Chino responded by having its council, pass a resolution on a vote of 4-0, invoking by fiat a by-district election system that will be in place by November.
In a highly controversial move that was widely perceived as acceding to extortion, the Upland City Council agreed to draw up the plans for a ward system that the voters could consider and pay Shenkman $45,000 in return for Shenkman holding off on filing the suit against the city, at least until the city’s residents vote upon the district election-forming measure.
In Rancho Cucamonga, a city with a population of 165,269, voters have on five occasions elected Latinos to the city council. Officials there likewise capitulated to Shenkman’s threats and the city council followed city attorney James Markman’s advice to have an electoral ward map featuring four districts of roughly 41,317 residents each drawn up and which the city’s voters will have an opportunity to endorse in the November election.
The city of Yucaipa, while not yet the subject of a demand that it adopt a ward system, this spring hired a consultant, Claremont-based National Demographics Corporation, to review establishing voting districts for electing city council members and to draft district election map options.
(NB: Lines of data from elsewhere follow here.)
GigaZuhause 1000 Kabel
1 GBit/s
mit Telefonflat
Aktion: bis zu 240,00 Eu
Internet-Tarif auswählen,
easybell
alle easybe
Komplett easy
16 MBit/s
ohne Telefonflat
The city council in June adopted one of those maps featuring five wards. The council said it did so to head off any potential future litigation based upon the California Voter Rights Act.
The Redlands City Council, which on its own initiative in May began looking into converting to a council ward system, was likewise threatened by the Mexican American Legal Defense and Educational Fund earlier this month with legal action if it did not move immediately to put such a system in place. Last week, on August 16, the city council held a specially-called meeting at which it somewhat obsequiously approved a resolution establishing the criteria for five voting districts. It is now in the process of setting up a public input process on drawing up the boundaries of those wards.
On August 9, the Mexican American Legal Defense and Educational Fund, known by its acronym MALDEF, sent a letter to the Chino Hills City Council informing that body’s members that unspecified Hispanic residents of Chino Hills have complained of polarized voting in the community.
MALDEF attorney Matthew Barragen demanded that Chino Hills dispense with its at-large election system that has been in place since the city’s inception in 1991. Barragan maintains the at-large election system in Chino Hills interferes with Latino voters electing candidates that they favor. Barragan called upon the city council to adopt a resolution converting Chino Hills’ election process into one involving wards, threatening forthcoming legal action if the city council did not do just that by August 24.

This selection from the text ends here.